The sentence makes me wince a little. Cliché, I mentally note, in red pen.

She tilts her head; her hair falls to one side, just like it used to. “How strong?”

“Beer, bourbon? Of course, you haven’t tried my coffee—”

A tiny hint of a smile. “Beer, thanks.”

I nod and walk into the kitchen. My heart is pounding. I feel a little faint. It’s probably just my hollow stomach. I really should eat something. Or have a soft drink. More alcohol is just going to make me feel worse.

I open the fridge and take out two beers.

Before I return to the living room I open the cabinet beneath the sink and chuck the folder inside. Then I walk back and place a can on the coffee table in front of Marie. I pop mine open and take a deep swig. I was wrong. It doesn’t make me feel worse. It doesn’t make me feel better either, but that’s not really the point.

I sit heavily in the armchair. “So, it’s been a long time,” I say, like the cliché-spouting machine I am tonight.

“It has. Are you going to tell me I haven’t changed a bit?”

I shake my head. “We all change.”

She nods, reaches for her drink and pops the tab. “Yeah. But we’re not all dying of cancer.”

The bluntness of her words takes me back. And then, as she tips back the beer, I realize. This is not her first drink.

“I presume you know,” she says. “This is Arnhill, after all.”

I nod. “How’s the treatment going?”

“Not working. Tumor is still spreading.
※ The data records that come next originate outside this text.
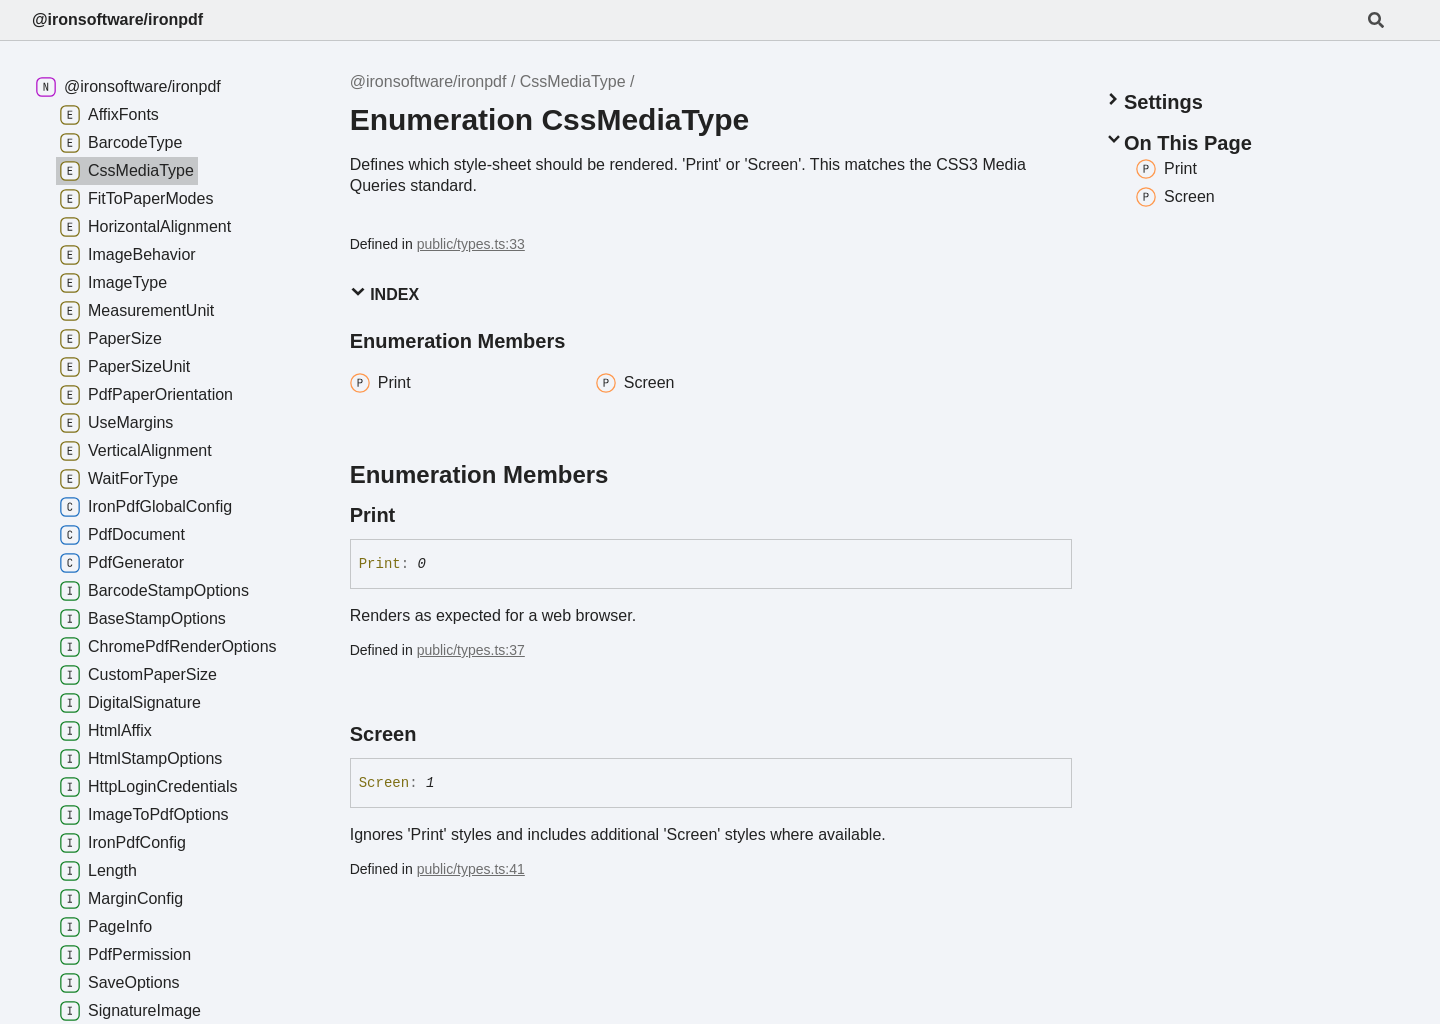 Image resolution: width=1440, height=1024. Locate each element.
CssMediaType (573, 81)
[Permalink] (413, 515)
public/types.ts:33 (471, 244)
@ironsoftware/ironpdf (117, 19)
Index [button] (384, 293)
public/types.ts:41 (471, 869)
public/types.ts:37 (471, 650) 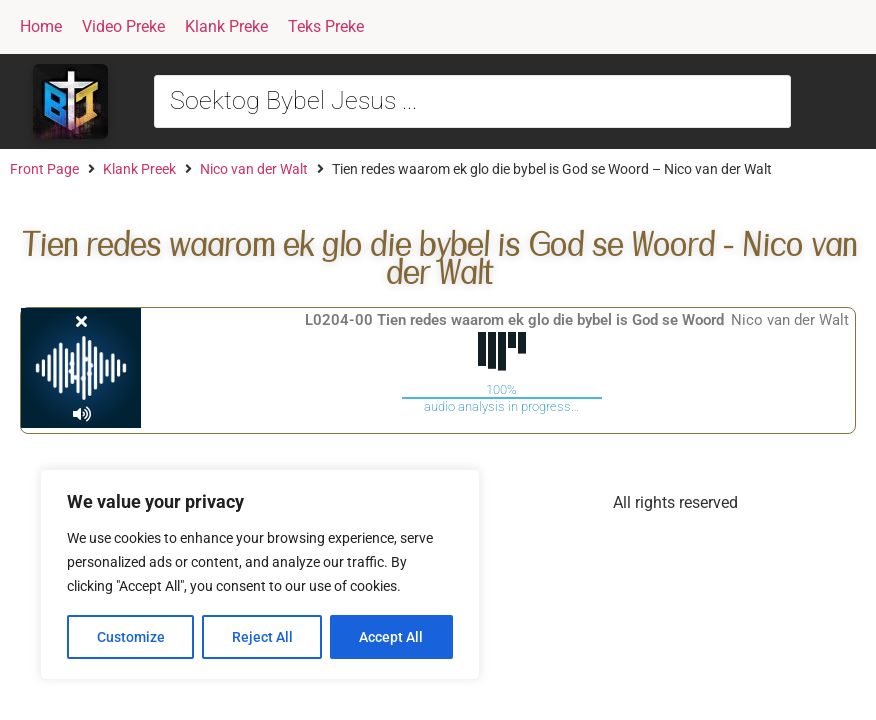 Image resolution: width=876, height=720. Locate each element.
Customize (131, 637)
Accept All (392, 637)
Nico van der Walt (254, 169)
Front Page (44, 169)
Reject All (262, 637)
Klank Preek (139, 169)
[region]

More slowly. But it’s just delaying the inevitable.”

“I’m sorry.”

Cliché after fucking cliché. After the crash, I used to hate it when people told me how sorry they were. Why? Did you cause the crash? No? Then what are you sorry for, exactly?

“What have the doctors said?”

“Not a lot. They’re too scared of Stephen to give me a straight answer. He says they don’t know everything anyway. Reckons he can get me into a clinical trial in America. The Bardon-Hope Clinic. Some new miracle treatment.”

Ezekeriah Hyrst—Miracle Man, I think, and then, hot on its heels: Marie is not going to die. I will not let that happen.

“Did he say what the treatment is?” I ask.

She shakes her head. “No, but I’d try anything.” She fixes her sunken eyes on mine. “I want to live. I want to see my boy grow up.”

Of course. And we’d all do the same. Even though there are no miracles. Not without a price.